-I like a lot your humour for the first answer...
-You shouldn't open me the gate of geometry, because I'll destroy you...
Mind about your expression:
The first point induce a modality, a moderation, a partial admitting of something as being "true". And I blame you because of this: you apparently does not have understood, as I guessed.
The second point is irrelevant - due to the idea something cannot assert itself, except maybe the mind, if it is not only a formalism.
I despited Descartes for a long time before nowadays, for the reason I had only the french version (so not his own): "Je pense, donc je suis." absolutely equivalent to "If I think, so I am", what would be totally a nonsense, because to pose "I think", you shall pose "I", which itself is equivalent to "I am", what would be the inference.

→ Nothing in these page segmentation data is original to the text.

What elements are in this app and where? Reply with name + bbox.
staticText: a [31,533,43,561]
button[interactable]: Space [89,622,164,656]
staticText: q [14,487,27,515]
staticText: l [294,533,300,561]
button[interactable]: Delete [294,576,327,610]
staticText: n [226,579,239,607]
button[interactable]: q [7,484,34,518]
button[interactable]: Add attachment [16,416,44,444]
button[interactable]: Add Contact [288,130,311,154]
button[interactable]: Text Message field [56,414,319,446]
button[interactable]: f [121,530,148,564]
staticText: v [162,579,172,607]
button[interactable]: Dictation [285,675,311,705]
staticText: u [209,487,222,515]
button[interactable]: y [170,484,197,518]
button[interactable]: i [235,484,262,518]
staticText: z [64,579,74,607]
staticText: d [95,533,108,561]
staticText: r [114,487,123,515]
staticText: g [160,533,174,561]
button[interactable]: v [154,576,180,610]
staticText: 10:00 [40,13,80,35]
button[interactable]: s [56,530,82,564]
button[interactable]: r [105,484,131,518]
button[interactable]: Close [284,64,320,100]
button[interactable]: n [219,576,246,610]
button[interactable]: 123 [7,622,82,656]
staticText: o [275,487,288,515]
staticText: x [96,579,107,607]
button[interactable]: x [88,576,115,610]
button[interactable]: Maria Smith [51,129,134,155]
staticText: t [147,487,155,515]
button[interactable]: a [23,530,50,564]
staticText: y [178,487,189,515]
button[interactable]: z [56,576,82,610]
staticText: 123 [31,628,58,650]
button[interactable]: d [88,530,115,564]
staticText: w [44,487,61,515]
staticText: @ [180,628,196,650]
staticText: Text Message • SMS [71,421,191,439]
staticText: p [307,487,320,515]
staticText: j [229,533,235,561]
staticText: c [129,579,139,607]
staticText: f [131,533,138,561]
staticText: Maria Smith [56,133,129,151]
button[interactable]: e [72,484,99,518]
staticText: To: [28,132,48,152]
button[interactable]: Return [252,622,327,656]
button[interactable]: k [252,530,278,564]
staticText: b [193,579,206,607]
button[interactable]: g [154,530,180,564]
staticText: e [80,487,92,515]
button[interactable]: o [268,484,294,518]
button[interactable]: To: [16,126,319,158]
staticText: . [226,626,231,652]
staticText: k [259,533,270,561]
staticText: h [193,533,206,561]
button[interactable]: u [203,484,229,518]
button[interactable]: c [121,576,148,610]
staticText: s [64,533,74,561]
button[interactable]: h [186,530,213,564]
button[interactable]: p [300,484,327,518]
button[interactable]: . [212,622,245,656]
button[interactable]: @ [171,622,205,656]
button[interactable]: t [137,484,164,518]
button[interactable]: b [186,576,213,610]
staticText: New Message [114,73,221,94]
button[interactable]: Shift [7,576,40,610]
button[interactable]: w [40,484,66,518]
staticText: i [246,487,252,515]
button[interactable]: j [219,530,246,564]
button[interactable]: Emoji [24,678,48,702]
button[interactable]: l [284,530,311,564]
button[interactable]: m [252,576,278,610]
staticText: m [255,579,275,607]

The original quotation is:
Cogito ergo sum. Unfortunately, I have not studied ancient languages, but if I guess well, this expression has no common measure (with the previous), in being definitively better.
Effectively, I guess that ergo means I, Cogito means think, and sum means to be.
And here, it takes all its sense, and would rather be translated in: "en pensant je suis", or:
Thinking, I am.
-But let's go back to geometry (let me know if my translation is not good) - I will take only the first postulate:
- Trough 2 points goes one straight line.
-I disagree with this:
I obviously could consider that there are in a counterpart, an infinity of straight (totally merged) lines, which go through the 2 points, what could be, with a third dimension, the projections of an infinity of curves, going trough them.